Work to be completed => Search the data for the string "airports", and report each line where it is found.

Extracted page text data

----------------------------------------

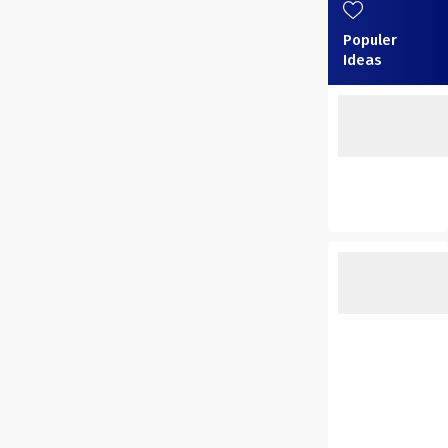
Populer
Ideas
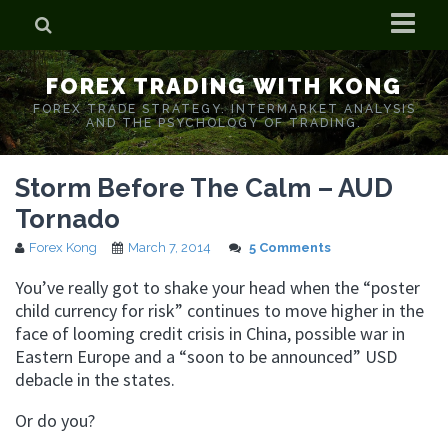
Home
FOREX TRADING WITH KONG
Who is Forex Kong?
FOREX TRADE STRATEGY. INTERMARKET ANALYSIS
AND THE PSYCHOLOGY OF TRADING.
Real Time Trading With Kong
Storm Before The Calm – AUD
Tornado
Forex Kong
March 7, 2014
5 Comments
You’ve really got to shake your head when the “poster
child currency for risk” continues to move higher in the
face of looming credit crisis in China, possible war in
Eastern Europe and a “soon to be announced” USD
debacle in the states.
Or do you?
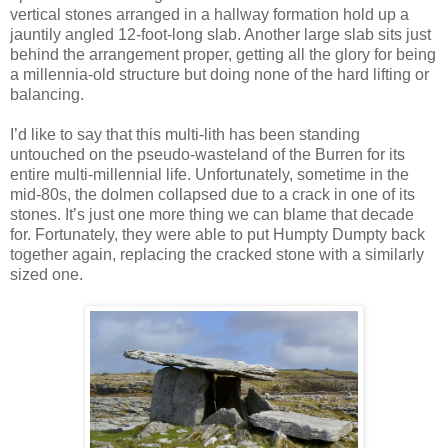
vertical stones arranged in a hallway formation hold up a
jauntily angled 12-foot-long slab. Another large slab sits just
behind the arrangement proper, getting all the glory for being
a millennia-old structure but doing none of the hard lifting or
balancing.
I’d like to say that this multi-lith has been standing
untouched on the pseudo-wasteland of the Burren for its
entire multi-millennial life. Unfortunately, sometime in the
mid-80s, the dolmen collapsed due to a crack in one of its
stones. It’s just one more thing we can blame that decade
for. Fortunately, they were able to put Humpty Dumpty back
together again, replacing the cracked stone with a similarly
sized one.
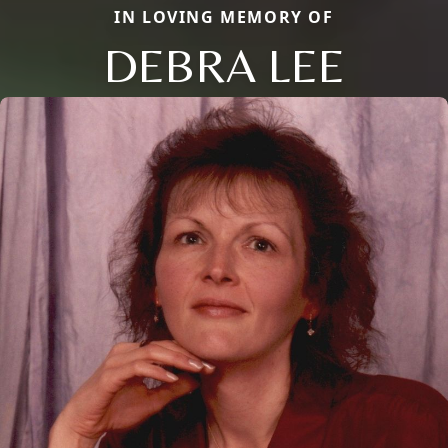
IN LOVING MEMORY OF
DEBRA LEE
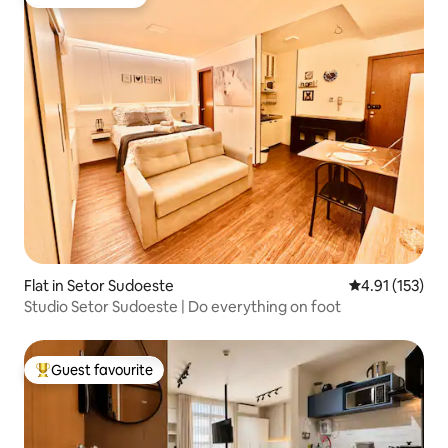
Guest favourite
Flat in Setor Sudoeste
4.91 out of 5 
4.91 (153)
Studio Setor Sudoeste | Do everything on foot
Guest favourite
Top guest favourite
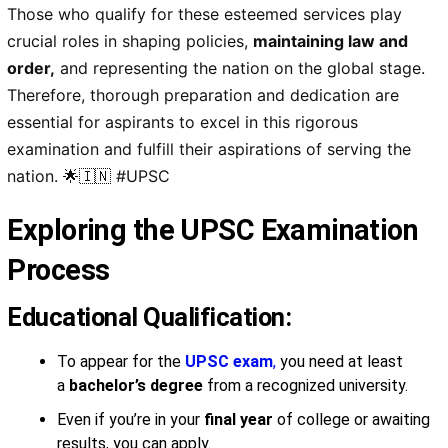
Those who qualify for these esteemed services play
crucial roles in
shaping policies
,
maintaining law and
order
,
and
representing the nation on the global stage
.
Therefore,
thorough preparation
and
dedication
are
essential for aspirants to excel in this
rigorous
examination
and fulfill their
aspirations of serving the
nation
. 🌟🇮🇳 #UPSC
Exploring the UPSC Examination
Process
Educational Qualification:
To appear for the
UPSC exam
,
you need at least
a
bachelor’s degree
from a recognized university.
Even if you’re in your
final year
of college or awaiting
results, you can apply.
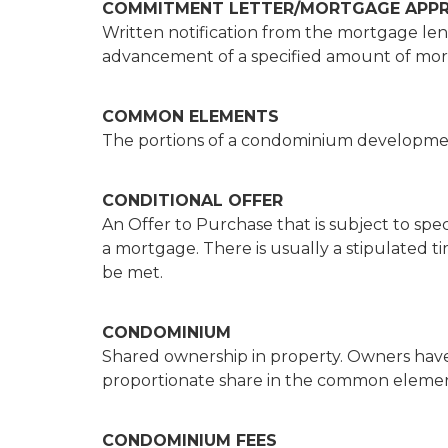
COMMITMENT LETTER/MORTGAGE APP
Written notification from the mortgage le
advancement of a specified amount of mort
COMMON ELEMENTS
The portions of a condominium developme
CONDITIONAL OFFER
An Offer to Purchase that is subject to spe
a mortgage. There is usually a stipulated t
be met.
CONDOMINIUM
Shared ownership in property. Owners have t
proportionate share in the common elemen
CONDOMINIUM FEES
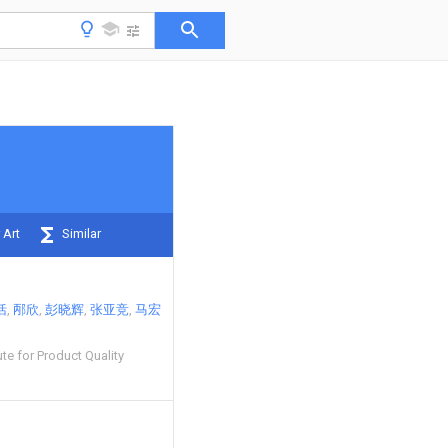
 Art
Similar
恬
邴欣
彭晓辉
张亚竞
马宏
te for Product Quality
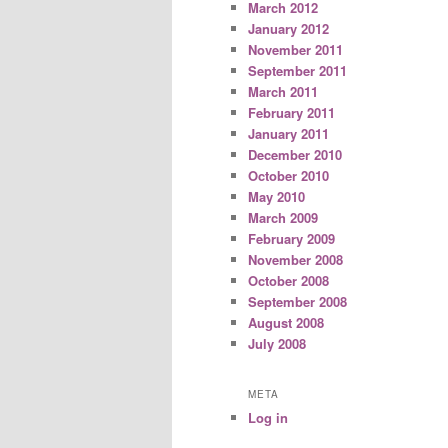
March 2012
January 2012
November 2011
September 2011
March 2011
February 2011
January 2011
December 2010
October 2010
May 2010
March 2009
February 2009
November 2008
October 2008
September 2008
August 2008
July 2008
META
Log in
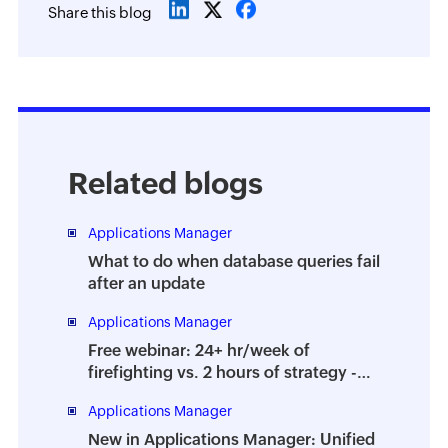
Share this blog
Related blogs
Applications Manager
What to do when database queries fail
after an update
Applications Manager
Free webinar: 24+ hr/week of
firefighting vs. 2 hours of strategy -
How to prevent the dreaded DBA
Applications Manager
burnout
New in Applications Manager: Unified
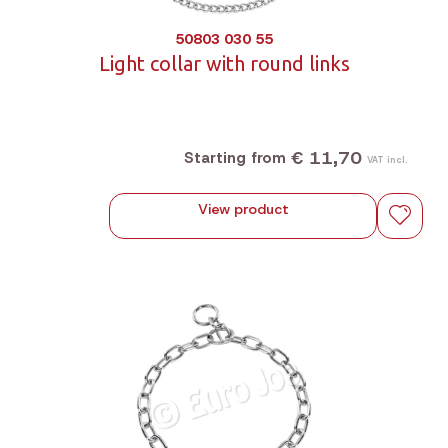
50803 030 55
Light collar with round links
€ 11,70
Starting from
VAT incl.
View product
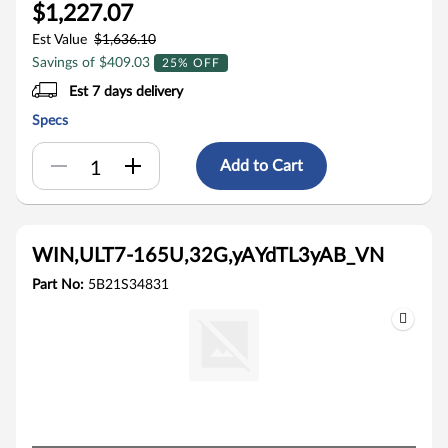
$1,227.07
Est Value
$1,636.10
Savings of $409.03
25% OFF
Est 7 days delivery
Specs
Add to Cart
WIN,ULT7-165U,32G,yAYdTL3yAB_VN
Part No:
5B21S34831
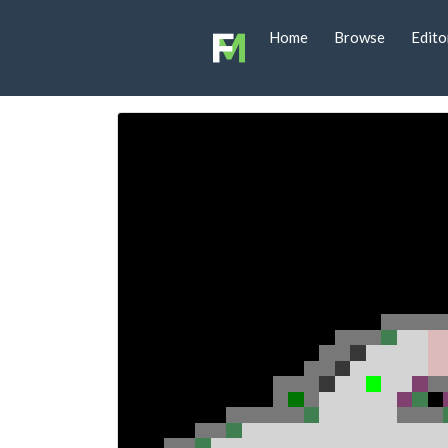
Home
Browse
Edito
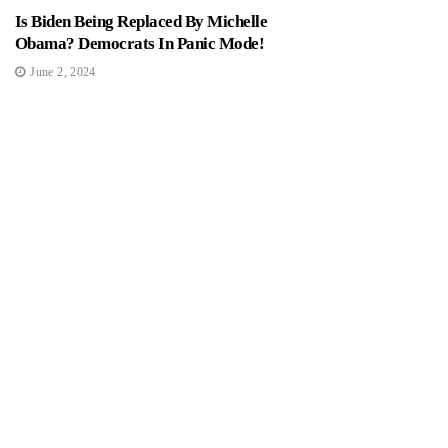
Is Biden Being Replaced By Michelle
Obama? Democrats In Panic Mode!
June 2, 2024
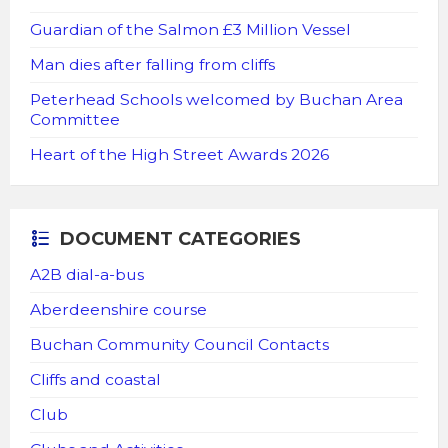
Guardian of the Salmon £3 Million Vessel
Man dies after falling from cliffs
Peterhead Schools welcomed by Buchan Area
Committee
Heart of the High Street Awards 2026
DOCUMENT CATEGORIES
A2B dial-a-bus
Aberdeenshire course
Buchan Community Council Contacts
Cliffs and coastal
Club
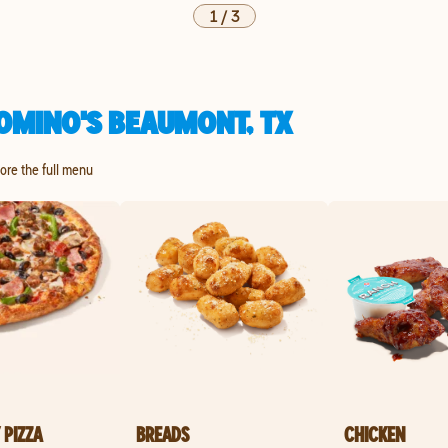
1
/
3
OMINO'S BEAUMONT, TX
lore the full menu
 PIZZA
BREADS
CHICKEN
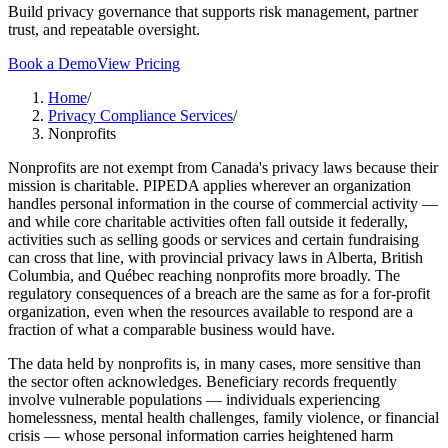
Build privacy governance that supports risk management, partner
trust, and repeatable oversight.
Book a Demo
View Pricing
Home
/
Privacy Compliance Services
/
Nonprofits
Nonprofits are not exempt from Canada's privacy laws because their
mission is charitable. PIPEDA applies wherever an organization
handles personal information in the course of commercial activity —
and while core charitable activities often fall outside it federally,
activities such as selling goods or services and certain fundraising
can cross that line, with provincial privacy laws in Alberta, British
Columbia, and Québec reaching nonprofits more broadly. The
regulatory consequences of a breach are the same as for a for-profit
organization, even when the resources available to respond are a
fraction of what a comparable business would have.
The data held by nonprofits is, in many cases, more sensitive than
the sector often acknowledges. Beneficiary records frequently
involve vulnerable populations — individuals experiencing
homelessness, mental health challenges, family violence, or financial
crisis — whose personal information carries heightened harm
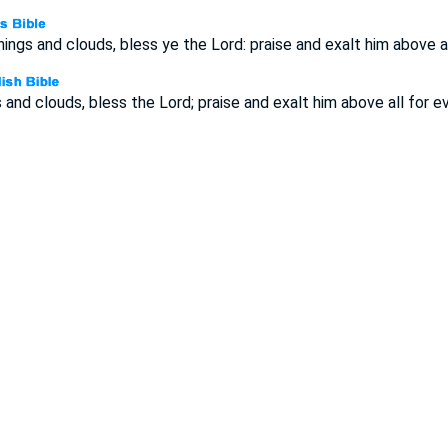
nings and clouds, bless ye the Lord: praise and exalt him above al
 and clouds, bless the Lord; praise and exalt him above all for ev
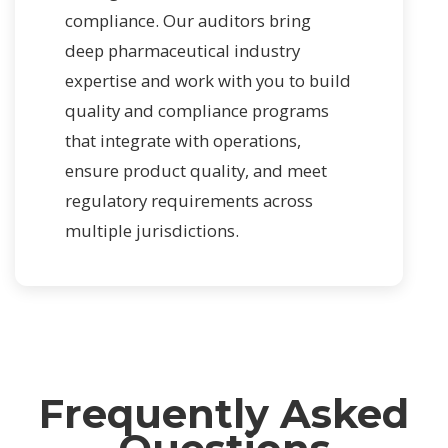
compliance. Our auditors bring
deep pharmaceutical industry
expertise and work with you to build
quality and compliance programs
that integrate with operations,
ensure product quality, and meet
regulatory requirements across
multiple jurisdictions.
Frequently Asked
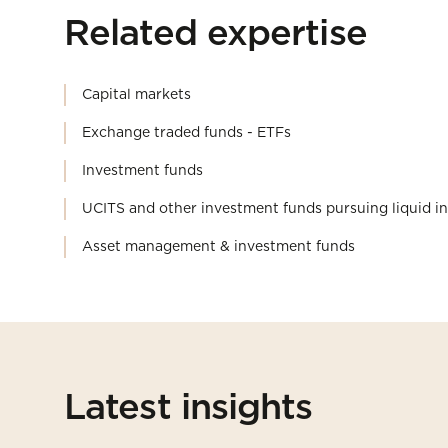
Related expertise
Capital markets
Exchange traded funds - ETFs
Investment funds
UCITS and other investment funds pursuing liquid i
Asset management & investment funds
Latest insights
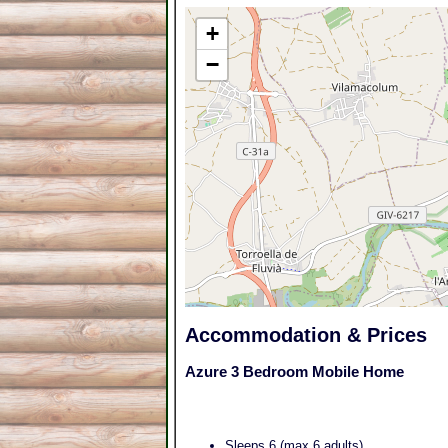
+
−
Accommodation & Prices
Azure 3 Bedroom Mobile Home
Sleeps 6 (max 6 adults)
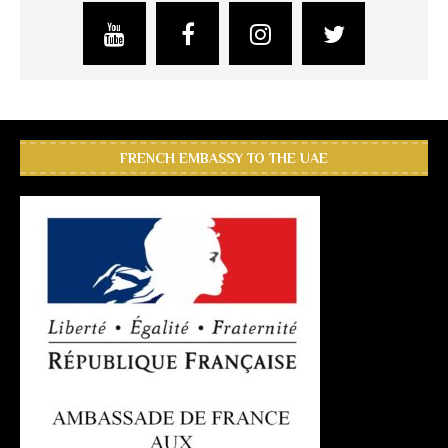
FRENCH EMBASSY TO THE UAE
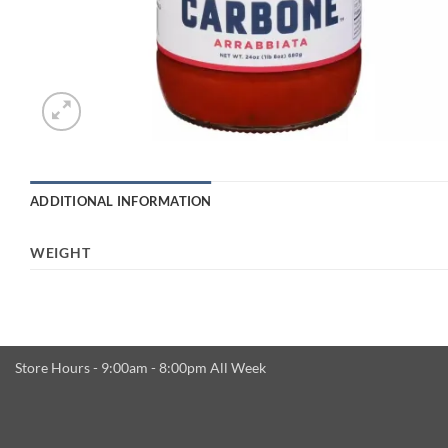
ADDITIONAL INFORMATION
WEIGHT
Store Hours - 9:00am - 8:00pm All Week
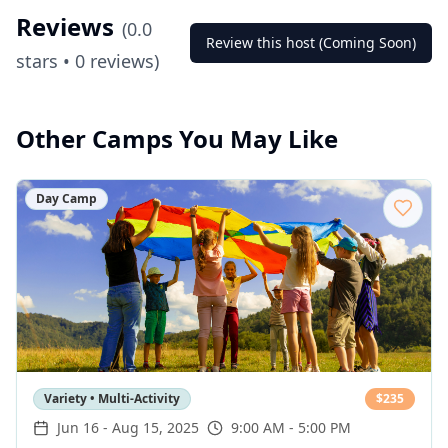
Reviews
(
0.0
Review this host (Coming Soon)
stars •
0
reviews)
Other Camps You May Like
Day Camp
Variety • Multi-Activity
$
235
Jun 16
-
Aug 15, 2025
9:00 AM - 5:00 PM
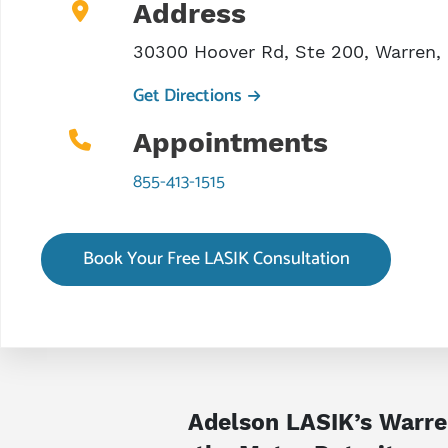
Address
30300 Hoover Rd, Ste 200, Warren,
Get Directions
Appointments
855-413-1515
Book Your Free LASIK Consultation
Adelson LASIK’s Warren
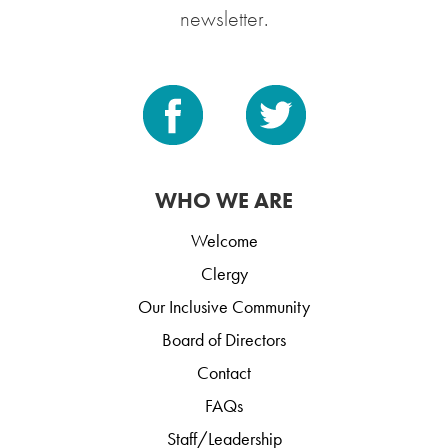
newsletter.
WHO WE ARE
Welcome
Clergy
Our Inclusive Community
Board of Directors
Contact
FAQs
Staff/Leadership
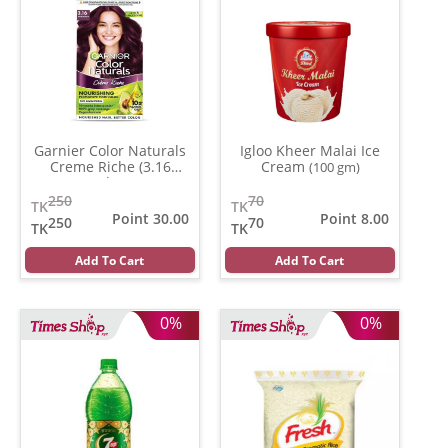
Garnier Color Naturals
Igloo Kheer Malai Ice
Creme Riche (3.16
Cream
(100 gm)
Burgundy )
(35 ml)
250
70
TK
TK
Point 30.00
Point 8.00
250
70
TK
TK
Add To Cart
Add To Cart
0%
0%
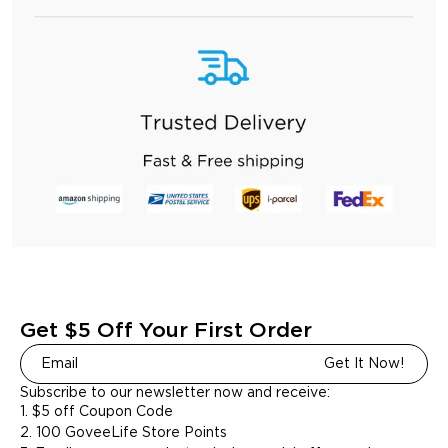
Get $5 Off Your First Order
Get It Now!
Subscribe to our newsletter now and receive:
1. $5 off Coupon Code
2. 100 GoveeLife Store Points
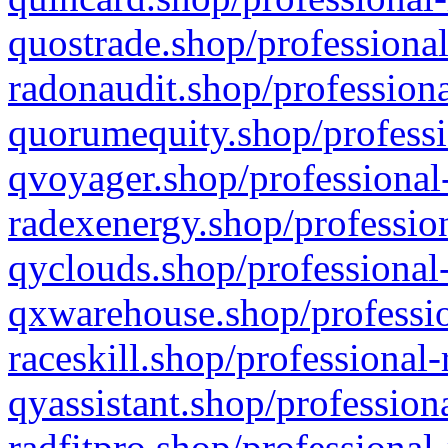
quostrade.shop/professional
radonaudit.shop/professiona
quorumequity.shop/professi
qvoyager.shop/professional-
radexenergy.shop/profession
qyclouds.shop/professional-
qxwarehouse.shop/professio
raceskill.shop/professional-
qyassistant.shop/profession
radfitpro.shop/professional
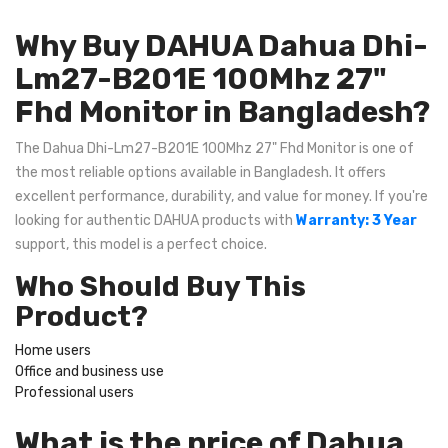
Why Buy DAHUA Dahua Dhi-
Lm27-B201E 100Mhz 27"
Fhd Monitor in Bangladesh?
The Dahua Dhi-Lm27-B201E 100Mhz 27" Fhd Monitor is one of
the most reliable options available in Bangladesh. It offers
excellent performance, durability, and value for money. If you're
looking for authentic DAHUA products with
Warranty: 3 Year
support, this model is a perfect choice.
Who Should Buy This
Product?
Home users
Office and business use
Professional users
What is the price of Dahua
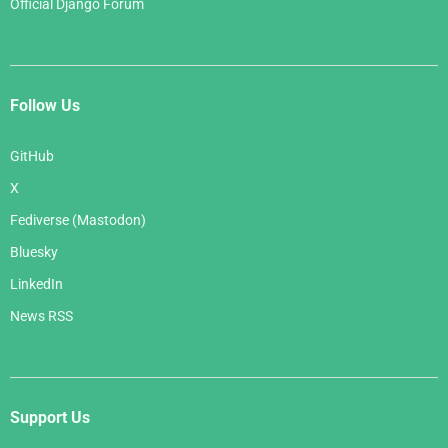
Official Django Forum
Follow Us
GitHub
X
Fediverse (Mastodon)
Bluesky
LinkedIn
News RSS
Support Us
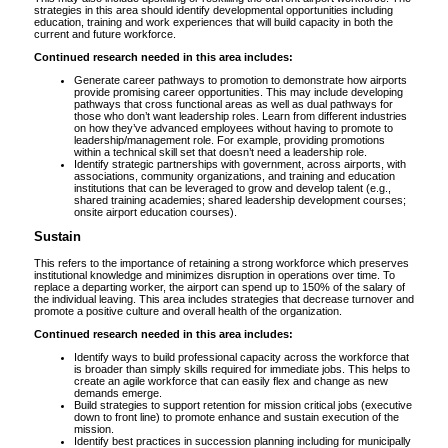
strategies in this area should identify developmental opportunities including
education, training and work experiences that will build capacity in both the
current and future workforce.
Continued research needed in this area includes:
Generate career pathways to promotion to demonstrate how airports
provide promising career opportunities. This may include developing
pathways that cross functional areas as well as dual pathways for
those who don’t want leadership roles. Learn from different industries
on how they’ve advanced employees without having to promote to
leadership/management role. For example, providing promotions
within a technical skill set that doesn’t need a leadership role.
Identify strategic partnerships with government, across airports, with
associations, community organizations, and training and education
institutions that can be leveraged to grow and develop talent (e.g.,
shared training academies; shared leadership development courses;
onsite airport education courses).
Sustain
This refers to the importance of retaining a strong workforce which preserves
institutional knowledge and minimizes disruption in operations over time. To
replace a departing worker, the airport can spend up to 150% of the salary of
the individual leaving. This area includes strategies that decrease turnover and
promote a positive culture and overall health of the organization.
Continued research needed in this area includes:
Identify ways to build professional capacity across the workforce that
is broader than simply skills required for immediate jobs. This helps to
create an agile workforce that can easily flex and change as new
demands emerge.
Build strategies to support retention for mission critical jobs (executive
down to front line) to promote enhance and sustain execution of the
mission.
Identify best practices in succession planning including for municipally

----------------------------------------

Exercise response =>
Generate career pathways to promotion to demonstrate how airports
Identify strategic partnerships with government, across airports, with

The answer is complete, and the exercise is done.